**What to work on:**
Go to the line below containing "سازمان‌ ملل‌متحد: ط..بان زنان" and print exactly from there through the line containing "Related Posts", both included. Print nothing else.

(Records drawn from a dataset)
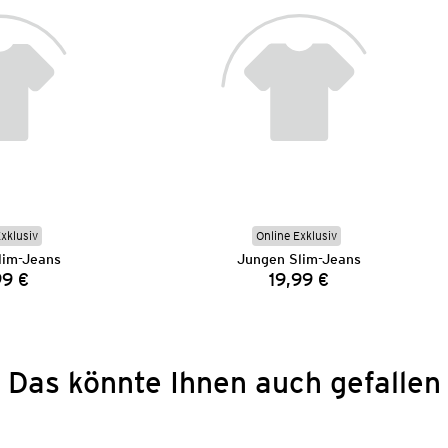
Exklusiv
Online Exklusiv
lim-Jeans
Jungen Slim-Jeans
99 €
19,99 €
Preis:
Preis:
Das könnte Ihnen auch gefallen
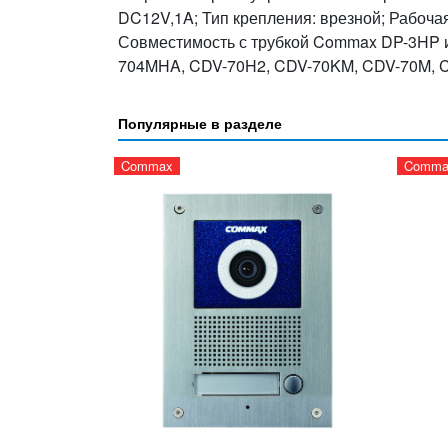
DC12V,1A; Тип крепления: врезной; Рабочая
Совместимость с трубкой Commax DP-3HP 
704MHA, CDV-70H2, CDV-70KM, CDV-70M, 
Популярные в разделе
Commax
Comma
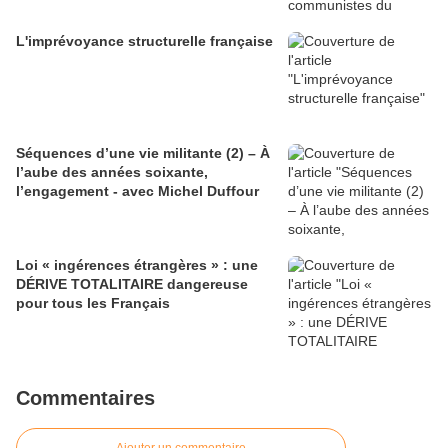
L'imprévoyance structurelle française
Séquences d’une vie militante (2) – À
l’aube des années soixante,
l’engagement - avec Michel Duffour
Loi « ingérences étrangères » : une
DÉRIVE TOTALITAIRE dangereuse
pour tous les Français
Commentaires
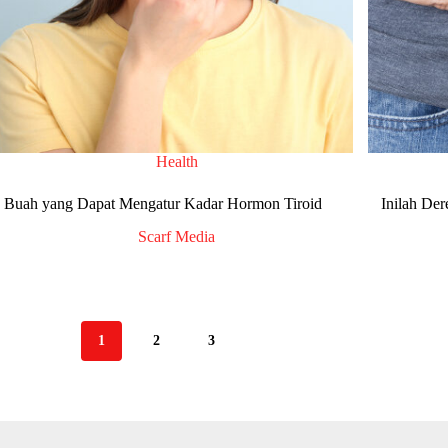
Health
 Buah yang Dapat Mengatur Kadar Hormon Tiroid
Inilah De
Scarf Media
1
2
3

...

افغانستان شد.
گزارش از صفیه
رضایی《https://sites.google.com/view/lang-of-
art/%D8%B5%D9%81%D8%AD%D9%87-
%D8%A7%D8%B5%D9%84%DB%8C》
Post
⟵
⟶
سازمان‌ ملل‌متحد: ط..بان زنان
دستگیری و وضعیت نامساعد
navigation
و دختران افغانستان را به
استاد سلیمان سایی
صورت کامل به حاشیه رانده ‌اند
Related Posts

**Reply:**
سازمان‌ ملل‌متحد: ط..بان زنان
دستگیری و وضعیت نامساعد
navigation
و دختران افغانستان را به
استاد سلیمان سایی
صورت کامل به حاشیه رانده ‌اند
Related Posts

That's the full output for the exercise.